### WORK ORDER
From the first line to the last, please print the entries exactly, omitting pictures.

Saved entries:
--- START ---
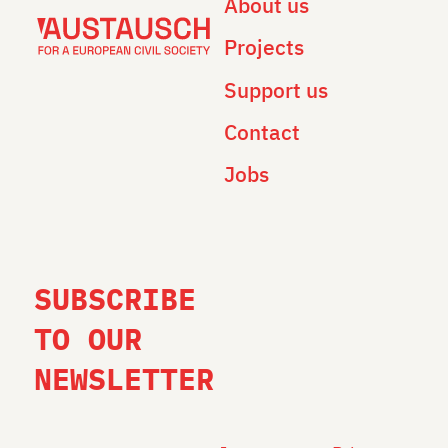
About us
Projects
Support us
Contact
Jobs
SUBSCRIBE
TO OUR
NEWSLETTER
--- END ---
### WRITTEN ANSWER
About us
Projects
Support us
Contact
Jobs
SUBSCRIBE
TO OUR
NEWSLETTER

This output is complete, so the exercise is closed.